◆ **TO DO**
Which of the lines below contain the string "with"? Pull each one out of the data.

◆ **INPUT DATA**

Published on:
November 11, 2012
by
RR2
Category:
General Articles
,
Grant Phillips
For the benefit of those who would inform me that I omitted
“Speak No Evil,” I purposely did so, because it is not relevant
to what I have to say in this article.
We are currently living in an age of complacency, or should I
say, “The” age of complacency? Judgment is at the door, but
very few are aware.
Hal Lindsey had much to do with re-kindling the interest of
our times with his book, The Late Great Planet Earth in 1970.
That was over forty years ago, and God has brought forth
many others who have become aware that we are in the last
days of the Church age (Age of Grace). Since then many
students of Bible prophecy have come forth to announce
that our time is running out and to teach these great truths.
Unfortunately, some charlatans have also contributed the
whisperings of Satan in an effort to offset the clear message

...

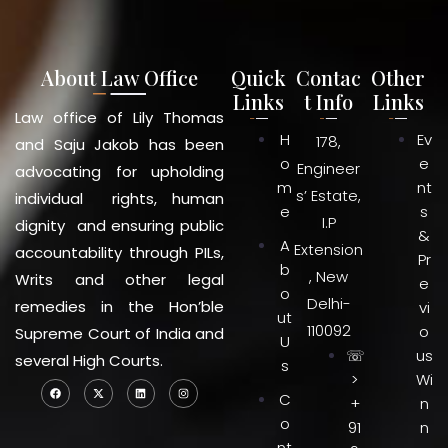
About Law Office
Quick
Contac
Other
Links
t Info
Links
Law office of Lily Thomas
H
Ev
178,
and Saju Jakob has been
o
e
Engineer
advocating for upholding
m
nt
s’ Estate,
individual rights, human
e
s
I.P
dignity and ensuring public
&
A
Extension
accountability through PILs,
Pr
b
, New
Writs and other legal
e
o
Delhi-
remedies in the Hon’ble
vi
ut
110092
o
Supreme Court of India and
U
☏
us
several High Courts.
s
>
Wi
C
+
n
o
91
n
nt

* * *

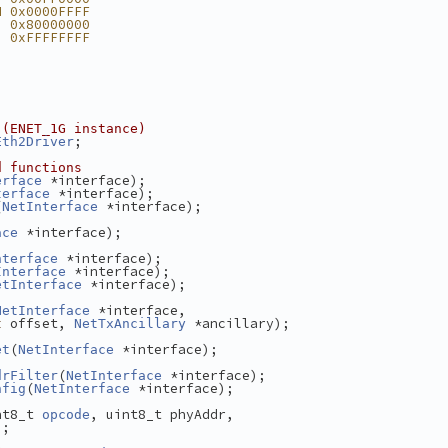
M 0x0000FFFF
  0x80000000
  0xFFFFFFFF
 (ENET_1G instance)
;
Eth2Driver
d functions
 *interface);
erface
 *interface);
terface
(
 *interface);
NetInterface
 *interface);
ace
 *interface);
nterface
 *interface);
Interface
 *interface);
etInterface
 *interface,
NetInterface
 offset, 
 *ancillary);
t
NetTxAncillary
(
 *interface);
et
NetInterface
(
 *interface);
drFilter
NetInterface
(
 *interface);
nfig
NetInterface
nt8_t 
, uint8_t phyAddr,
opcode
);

◆ **YOUR SOLUTION**
Hal Lindsey had much to do with re-kindling the interest of
our times with his book, The Late Great Planet Earth in 1970.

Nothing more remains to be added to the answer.